Haaretz’s Noa Landau reported:

According to Health Ministry guidelines, every member of the Israeli delegation to Washington was supposed to go directly to their homes after disembarking and remain in quarantine until they could undergo contact tracing and a coronavirus test.”

In-between a full scale lockdown and business as usual

Palestinian students wearing face masks pick up textbooks at the start of the school year amid a school closures across the Gaza Strip in Gaza City on Sept. 17, 2020. (Photo: Mahmoud Ajjour/APA Images)
Palestinian students wearing face masks pick up textbooks at the start of the school year amid a school closures across the Gaza Strip in Gaza City on Sept. 17, 2020. (Photo: Mahmoud Ajjour/APA Images)

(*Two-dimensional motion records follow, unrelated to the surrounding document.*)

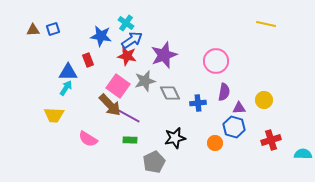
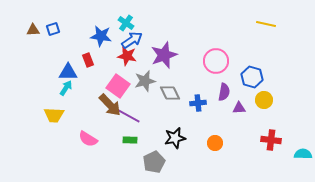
blue hexagon: moved 18 px right, 50 px up
red cross: rotated 24 degrees clockwise
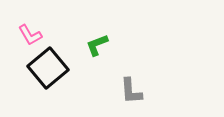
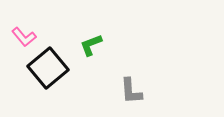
pink L-shape: moved 6 px left, 2 px down; rotated 10 degrees counterclockwise
green L-shape: moved 6 px left
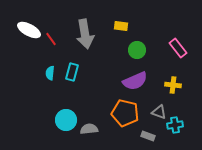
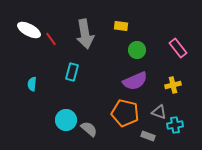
cyan semicircle: moved 18 px left, 11 px down
yellow cross: rotated 21 degrees counterclockwise
gray semicircle: rotated 48 degrees clockwise
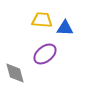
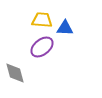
purple ellipse: moved 3 px left, 7 px up
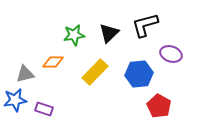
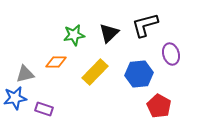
purple ellipse: rotated 55 degrees clockwise
orange diamond: moved 3 px right
blue star: moved 2 px up
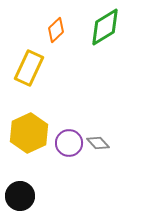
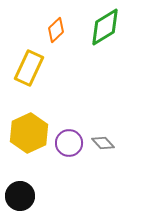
gray diamond: moved 5 px right
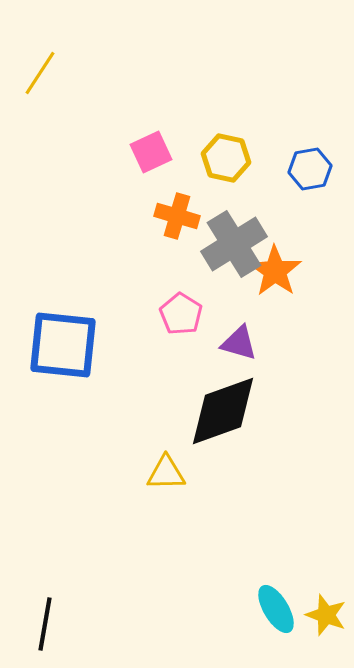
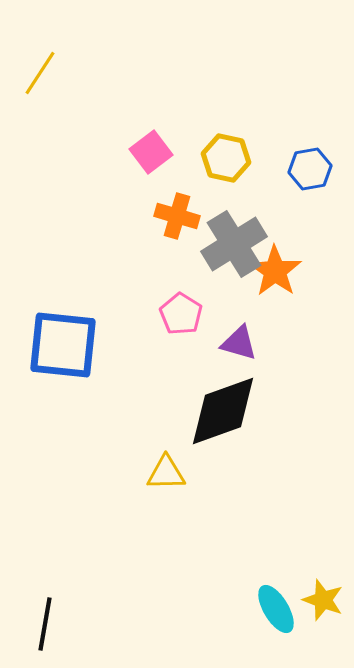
pink square: rotated 12 degrees counterclockwise
yellow star: moved 3 px left, 15 px up
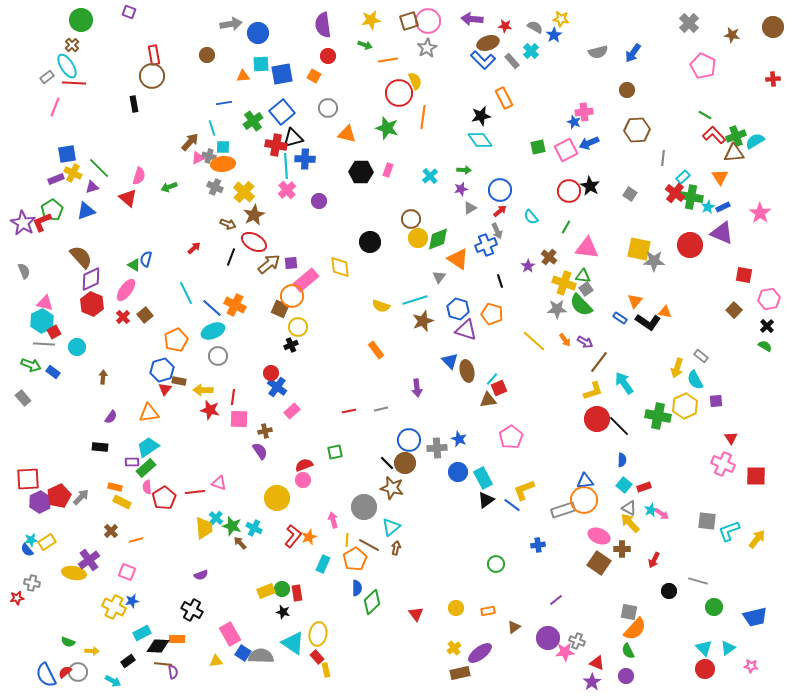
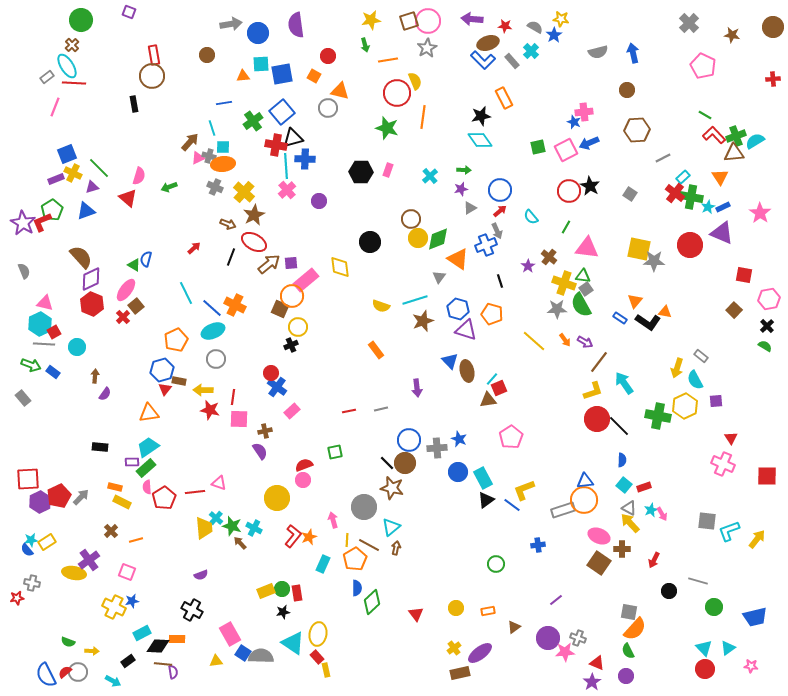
purple semicircle at (323, 25): moved 27 px left
green arrow at (365, 45): rotated 56 degrees clockwise
blue arrow at (633, 53): rotated 132 degrees clockwise
red circle at (399, 93): moved 2 px left
orange triangle at (347, 134): moved 7 px left, 43 px up
blue square at (67, 154): rotated 12 degrees counterclockwise
gray line at (663, 158): rotated 56 degrees clockwise
green semicircle at (581, 305): rotated 15 degrees clockwise
brown square at (145, 315): moved 9 px left, 9 px up
cyan hexagon at (42, 321): moved 2 px left, 3 px down
gray circle at (218, 356): moved 2 px left, 3 px down
brown arrow at (103, 377): moved 8 px left, 1 px up
purple semicircle at (111, 417): moved 6 px left, 23 px up
red square at (756, 476): moved 11 px right
pink arrow at (662, 514): rotated 24 degrees clockwise
black star at (283, 612): rotated 24 degrees counterclockwise
gray cross at (577, 641): moved 1 px right, 3 px up
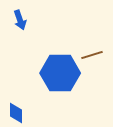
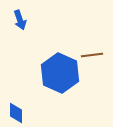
brown line: rotated 10 degrees clockwise
blue hexagon: rotated 24 degrees clockwise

We reported in this newsletter last week that the West Bank’s start of the school year was short-lived, with dozens of schools getting shut down after just a few days. This week children are still being kept home and the government is mulling a wider level lockdown. As of now most businesses are still open. While Palestinians are encouraged to wear masks, just this week police were instructed to start enforcing masks or risk penalties. 

The highest single day of new cases came Tuesday when 1,118 tested positive in the West Bank, East Jerusalem, and the Gaza Strip. The World Health Organization said in its latest situation report, “the total number of COVID-19 cases has risen by 30% or 13,407, an average of 788 cases per day” in the West Bank. 

In Gaza the overall numbers are lower, but the rate of infection is higher. Cases rose by “83% or 1,820, an average of 109 cases per day,” reported the WHO. To slow the spread, this week Gaza has continued banning movement between governments and ordering overnight curfews from 10 p.m. to 7 a.m.

In the Jordan Valley, Palestinians caught between land confiscations and the pandemic 

This week our correspondent Yumna Patel visited a remote corner of the Jordan Valley and spoke with Palestinians who live in unrecognized villages, facing the pandemic without access to running water, electricity or municipal sewage. 

“The coronavirus pandemic is everywhere in the world but in the Palestinian areas, specifically in the Jordan Valley we have two pandemics: the pandemic of the [Israeli] occupation and then the coronavirus,” Motaz Bisharat, a Palestinian activist based in the northern Jordan Valley told Patel.”